What happens during the menstrual period changes the intestinal pattern!

What happens during the menstrual period? What are the symptoms? You can find all the information you are wondering about the menstrual period in our news.

In the monthly menstrual cycle, the uterus prepares for pregnancy. If you don’t get pregnant, estrogen and progesterone hormone levels begin to drop. Very low estrogen and progesterone levels allow your body to start menstruating. Do you know why you suffer during your period? Or the amount of blood you lost? All the information you are wondering about menstruation is in the continuation of our news…
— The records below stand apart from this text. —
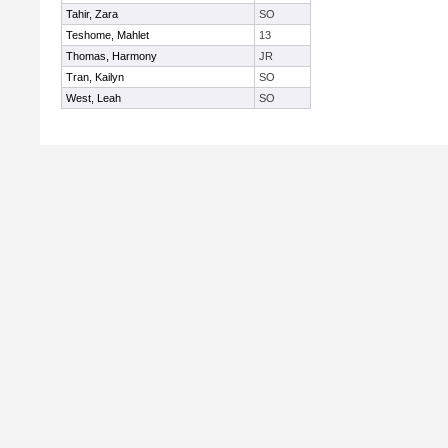
Tahir, Zara
SO
Teshome, Mahlet
13
Thomas, Harmony
JR
Tran, Kailyn
SO
West, Leah
SO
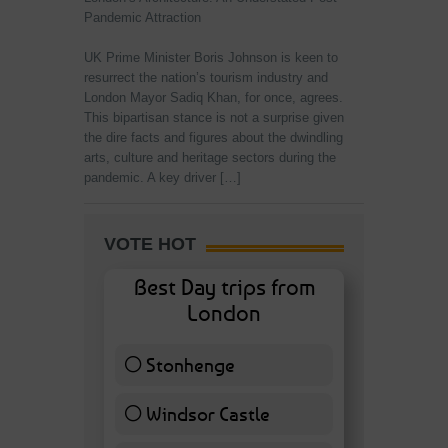
Pandemic Attraction
UK Prime Minister Boris Johnson is keen to
resurrect the nation’s tourism industry and
London Mayor Sadiq Khan, for once, agrees.
This bipartisan stance is not a surprise given
the dire facts and figures about the dwindling
arts, culture and heritage sectors during the
pandemic. A key driver […]
VOTE HOT
Best Day trips from
London
Stonhenge
12 ( 27.91 % )
Windsor Castle
11 ( 25.58 % )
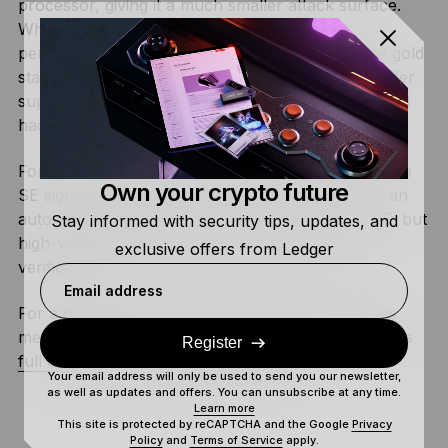
processor, giving it a much smaller attack surface.
While TEEs can be useful for some high-
performance tasks, Secure Elements remain the gold
standard for storing private keys because they offer
superior protection against both digital and physical
hacks.
For
agentic AI, TEEs provide fast computation while
Own your crypto future
SE signers maintain final authority. For example, an
autonomous agent can analyze markets in a TEE, but
Stay informed with security tips, updates, and
high-value trades still require Secure Screen
exclusive offers from Ledger
verification.
Email address
For a deeper dive into why trusted doesn’t always
mean secure when it comes to TEEs, check out this
Register
full analysis from the Ledger Donjon
.
Your email address will only be used to send you our newsletter,
as well as updates and offers. You can unsubscribe at any time.
Learn more
This site is protected by reCAPTCHA and the Google
Privacy
Policy
and
Terms of Service
apply.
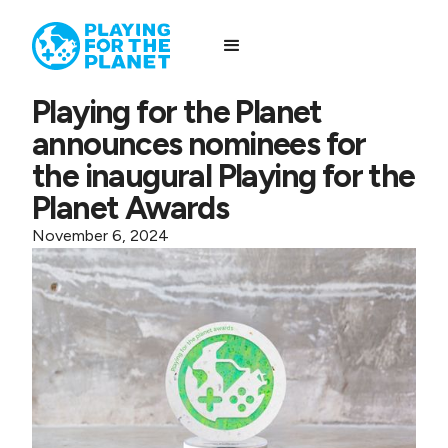
Playing for the Planet
announces nominees for
the inaugural Playing for the
Planet Awards
November 6, 2024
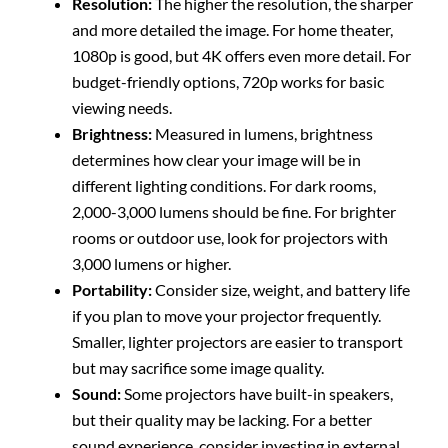
Resolution:
The higher the resolution, the sharper
and more detailed the image. For home theater,
1080p is good, but 4K offers even more detail. For
budget-friendly options, 720p works for basic
viewing needs.
Brightness:
Measured in lumens, brightness
determines how clear your image will be in
different lighting conditions. For dark rooms,
2,000-3,000 lumens should be fine. For brighter
rooms or outdoor use, look for projectors with
3,000 lumens or higher.
Portability:
Consider size, weight, and battery life
if you plan to move your projector frequently.
Smaller, lighter projectors are easier to transport
but may sacrifice some image quality.
Sound:
Some projectors have built-in speakers,
but their quality may be lacking. For a better
sound experience, consider investing in external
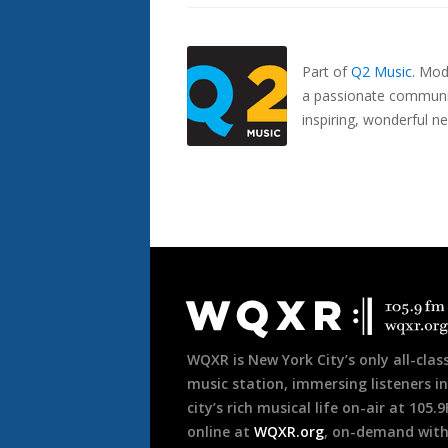
Also
Seen
In...
Part of
Q2 Music
.
Mode
a passionate communit
inspiring, wonderful n
Document
Footer
WQXR is New York City’s only all-class
music station, immersing listeners in
city’s rich musical life on-air at 105.
online at
WQXR.org
, on-demand wit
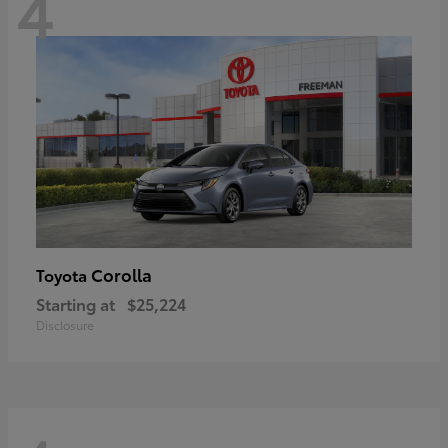
4
Corolla
Toyota
Starting at
$25,224
Disclosure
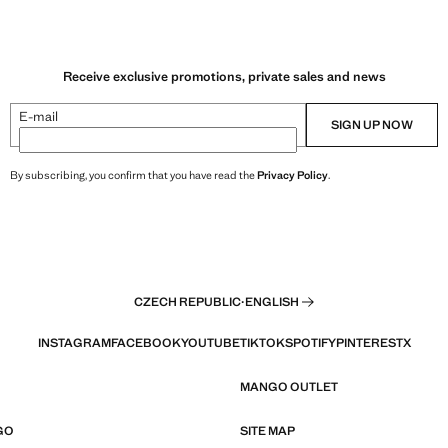
Receive exclusive promotions, private sales and news
E-mail
SIGN UP NOW
By subscribing, you confirm that you have read the
Privacy Policy
.
CZECH REPUBLIC
·
ENGLISH
INSTAGRAM
FACEBOOK
YOUTUBE
TIKTOK
SPOTIFY
PINTEREST
X
MANGO OUTLET
GO
SITE MAP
More than 800 million women aged 15-49 get their period every day.

Despite this, menstruation continues to be seen as a taboo in many geographies. As a result, there are many details about menstruation that we should have learned in school but never encountered.

Menstruation changes your bowel pattern

Before menstruation, the increased level of progesterone helps the body to prepare for embryo implantation and the cessation of uterine contractions. Progesterone slows down muscle activity in the intestines. At this point, some women resort to the use of medication for constipation caused by the increase in progesterone. But after a few days, when your body returns to its natural rhythm, everything changes. When menstruation is about to begin, the level of progesterone begins to fall, causing the uterine wall to shed. In this process, the intestines may be a little looser than usual.

Menstrual blood loss is not as much as you think

It is difficult to state an average amount of blood loss; however, the figure is usually said to be around 30-40 ml for 3 to 5 days. An average sanitary napkin or tampon can absorb about 5 ml of blood. However, the amount of blood can vary enormously, and in some women, the amount of blood can reach higher levels. A heavy menstrual period is defined by the loss of 80 ml of blood.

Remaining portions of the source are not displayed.